Trial Begins Against Pastors of Tiny but Noisy Fallbrook Church


The trial of two Fallbrook pastors charged with disturbing the peace began Monday with the prosecution arguing that the two were "willful and malicious" in making unreasonable noise during church services.

The trial in Vista Municipal Court is expected to pit arguments of religious freedom against the rights of neighbors unhappy with noise.

Pastors Daniel Perez and Reynaldo Flores Pizano were handcuffed and arrested last October during services at their Kalmia Street church by sheriff's deputies responding to a complaint. One prosecution witness Monday described the sound coming from Apostolic Church of the Faith of Jesus Christ as "happy noises," while another said it was "unnerving" and with "a pitch that reminds me of a riot."

According to sheriff's reports, about 20 complaints were filed in a four-month period because of noise from the tiny church, where services are animated. Neighbors were upset because the church's public address system disturbed the quiet in the residential area.

"I see this trial as a noise disturbance case--a group of individuals conducting themselves in such a manner as to cause loud and unreasonable noise," Deputy Dist. Atty. David Berry said.

However, the American Civil Liberties Union, which is working with defense lawyers in the case, sees the case as a potential infringement of religious freedom under the First Amendment.

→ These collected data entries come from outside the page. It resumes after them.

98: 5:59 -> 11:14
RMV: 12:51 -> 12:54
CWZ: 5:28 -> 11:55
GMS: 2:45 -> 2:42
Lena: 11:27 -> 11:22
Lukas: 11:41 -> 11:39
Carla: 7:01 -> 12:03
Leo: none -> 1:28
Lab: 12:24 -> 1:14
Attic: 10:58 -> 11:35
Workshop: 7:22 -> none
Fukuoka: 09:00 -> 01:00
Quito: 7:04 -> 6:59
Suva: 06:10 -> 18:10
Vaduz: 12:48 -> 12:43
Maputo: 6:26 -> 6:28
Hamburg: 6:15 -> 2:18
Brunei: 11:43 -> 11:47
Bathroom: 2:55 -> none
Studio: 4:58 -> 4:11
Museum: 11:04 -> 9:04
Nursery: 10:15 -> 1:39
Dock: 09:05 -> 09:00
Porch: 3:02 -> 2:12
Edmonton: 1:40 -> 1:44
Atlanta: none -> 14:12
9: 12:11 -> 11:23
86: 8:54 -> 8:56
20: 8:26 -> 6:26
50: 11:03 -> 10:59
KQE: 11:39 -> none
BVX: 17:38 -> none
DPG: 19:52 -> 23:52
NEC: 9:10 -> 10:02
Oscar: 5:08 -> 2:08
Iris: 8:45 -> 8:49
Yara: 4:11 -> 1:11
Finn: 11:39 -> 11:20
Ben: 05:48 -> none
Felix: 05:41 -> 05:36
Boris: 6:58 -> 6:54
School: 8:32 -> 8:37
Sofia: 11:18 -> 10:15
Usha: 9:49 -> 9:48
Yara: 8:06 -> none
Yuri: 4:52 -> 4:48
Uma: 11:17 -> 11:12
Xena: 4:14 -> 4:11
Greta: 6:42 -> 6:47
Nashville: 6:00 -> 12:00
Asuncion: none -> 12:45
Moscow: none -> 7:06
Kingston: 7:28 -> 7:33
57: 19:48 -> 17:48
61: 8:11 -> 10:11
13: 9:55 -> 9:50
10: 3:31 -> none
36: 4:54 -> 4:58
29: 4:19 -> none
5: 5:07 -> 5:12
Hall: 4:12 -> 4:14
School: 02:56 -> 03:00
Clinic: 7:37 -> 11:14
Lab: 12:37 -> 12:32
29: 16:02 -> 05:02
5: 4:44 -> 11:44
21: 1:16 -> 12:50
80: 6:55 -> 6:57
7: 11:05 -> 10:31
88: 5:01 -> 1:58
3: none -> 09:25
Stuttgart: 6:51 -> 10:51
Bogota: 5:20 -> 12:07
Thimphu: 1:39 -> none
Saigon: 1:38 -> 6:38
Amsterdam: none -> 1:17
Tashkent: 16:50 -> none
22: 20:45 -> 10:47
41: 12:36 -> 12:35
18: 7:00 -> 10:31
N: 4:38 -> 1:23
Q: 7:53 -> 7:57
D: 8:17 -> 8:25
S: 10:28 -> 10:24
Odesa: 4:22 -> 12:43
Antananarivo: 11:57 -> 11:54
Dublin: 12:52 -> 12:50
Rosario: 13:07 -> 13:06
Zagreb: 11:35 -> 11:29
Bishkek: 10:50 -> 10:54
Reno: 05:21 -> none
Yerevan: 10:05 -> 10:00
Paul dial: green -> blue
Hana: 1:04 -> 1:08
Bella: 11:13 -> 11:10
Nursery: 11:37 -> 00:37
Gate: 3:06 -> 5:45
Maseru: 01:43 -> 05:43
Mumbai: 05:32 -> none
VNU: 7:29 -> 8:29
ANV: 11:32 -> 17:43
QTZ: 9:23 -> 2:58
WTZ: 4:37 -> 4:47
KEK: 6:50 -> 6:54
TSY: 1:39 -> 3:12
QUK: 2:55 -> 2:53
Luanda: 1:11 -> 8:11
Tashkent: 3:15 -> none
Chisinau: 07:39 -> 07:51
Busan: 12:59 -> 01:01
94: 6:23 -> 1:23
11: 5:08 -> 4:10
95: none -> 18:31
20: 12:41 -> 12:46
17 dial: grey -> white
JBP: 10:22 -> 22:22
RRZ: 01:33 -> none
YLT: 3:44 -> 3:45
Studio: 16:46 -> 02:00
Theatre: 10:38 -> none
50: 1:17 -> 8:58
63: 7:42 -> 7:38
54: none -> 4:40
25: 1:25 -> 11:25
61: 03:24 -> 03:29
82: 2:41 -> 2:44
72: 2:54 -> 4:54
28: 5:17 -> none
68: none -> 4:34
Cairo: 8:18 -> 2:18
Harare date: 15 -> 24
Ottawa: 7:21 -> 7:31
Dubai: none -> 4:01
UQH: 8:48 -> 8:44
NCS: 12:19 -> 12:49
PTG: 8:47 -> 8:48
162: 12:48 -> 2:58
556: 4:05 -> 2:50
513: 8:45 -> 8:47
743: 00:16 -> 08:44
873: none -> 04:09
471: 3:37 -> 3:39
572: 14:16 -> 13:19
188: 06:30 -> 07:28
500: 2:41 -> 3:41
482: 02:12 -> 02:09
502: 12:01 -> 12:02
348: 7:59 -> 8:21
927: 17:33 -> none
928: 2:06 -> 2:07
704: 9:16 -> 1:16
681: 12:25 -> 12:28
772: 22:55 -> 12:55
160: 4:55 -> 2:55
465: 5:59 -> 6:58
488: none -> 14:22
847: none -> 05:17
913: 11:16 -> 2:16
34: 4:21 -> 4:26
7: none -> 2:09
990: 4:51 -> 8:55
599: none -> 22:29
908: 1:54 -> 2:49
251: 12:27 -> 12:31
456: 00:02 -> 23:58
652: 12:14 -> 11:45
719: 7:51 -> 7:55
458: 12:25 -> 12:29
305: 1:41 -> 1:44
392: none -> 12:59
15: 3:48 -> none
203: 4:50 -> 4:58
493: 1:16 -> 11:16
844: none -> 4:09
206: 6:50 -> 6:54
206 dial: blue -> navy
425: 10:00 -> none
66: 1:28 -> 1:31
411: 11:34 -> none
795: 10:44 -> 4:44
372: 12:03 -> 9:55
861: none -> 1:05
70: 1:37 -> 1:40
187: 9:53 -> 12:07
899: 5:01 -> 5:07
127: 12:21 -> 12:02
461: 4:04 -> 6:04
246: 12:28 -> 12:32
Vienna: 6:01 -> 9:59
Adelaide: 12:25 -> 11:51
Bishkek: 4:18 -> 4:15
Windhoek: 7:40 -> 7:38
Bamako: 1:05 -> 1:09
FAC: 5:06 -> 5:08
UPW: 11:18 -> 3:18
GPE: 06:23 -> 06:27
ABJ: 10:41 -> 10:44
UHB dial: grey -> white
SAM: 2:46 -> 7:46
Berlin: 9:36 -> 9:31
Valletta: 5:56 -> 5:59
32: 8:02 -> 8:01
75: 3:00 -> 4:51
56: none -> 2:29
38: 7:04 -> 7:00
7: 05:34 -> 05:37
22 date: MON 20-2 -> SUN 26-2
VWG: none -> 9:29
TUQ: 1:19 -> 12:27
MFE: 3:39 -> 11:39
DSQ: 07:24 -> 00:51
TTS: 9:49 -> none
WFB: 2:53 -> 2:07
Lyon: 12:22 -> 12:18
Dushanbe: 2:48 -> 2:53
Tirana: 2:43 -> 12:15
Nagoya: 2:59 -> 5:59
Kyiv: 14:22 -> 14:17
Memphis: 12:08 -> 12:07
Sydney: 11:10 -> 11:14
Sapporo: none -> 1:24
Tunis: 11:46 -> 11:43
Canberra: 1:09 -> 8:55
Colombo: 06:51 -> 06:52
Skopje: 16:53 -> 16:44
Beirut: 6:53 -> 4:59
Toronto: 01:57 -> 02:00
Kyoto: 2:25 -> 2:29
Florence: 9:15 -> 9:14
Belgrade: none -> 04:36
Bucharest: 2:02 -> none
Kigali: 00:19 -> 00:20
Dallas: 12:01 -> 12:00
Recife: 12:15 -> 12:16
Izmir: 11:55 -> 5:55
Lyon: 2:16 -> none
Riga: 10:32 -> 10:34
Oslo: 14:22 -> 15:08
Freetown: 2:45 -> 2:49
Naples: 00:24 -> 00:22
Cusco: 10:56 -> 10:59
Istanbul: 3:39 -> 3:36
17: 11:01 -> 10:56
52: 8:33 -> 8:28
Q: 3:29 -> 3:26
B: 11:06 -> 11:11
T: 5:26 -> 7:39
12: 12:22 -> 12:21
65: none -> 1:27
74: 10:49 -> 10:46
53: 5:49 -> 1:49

"It was clear even from the state's testimony that the people (in the church) were involved in worshiping, and the focus of the complaint was a worship service," said Betty Wheeler, legal director of the ACLU of San Diego and Imperial counties.

"Our position is that everything that gave rise to the complaint flowed from the religious worship of the church, and that affects the abilities of the state to punish these ministers for their religious speech," she said.

The services did not pose a clear and present danger to the public, nor were they meant to annoy or harass anyone, and therefore they were protected by the First Amendment, Wheeler said.

Prosecutors maintain that the First Amendment does not protect the pastors from prosecution.

"If they are in fact in violation of the law, the protection of the First Amendment does not apply to them," Berry said. "The First Amendment is not a blanket of all immunity."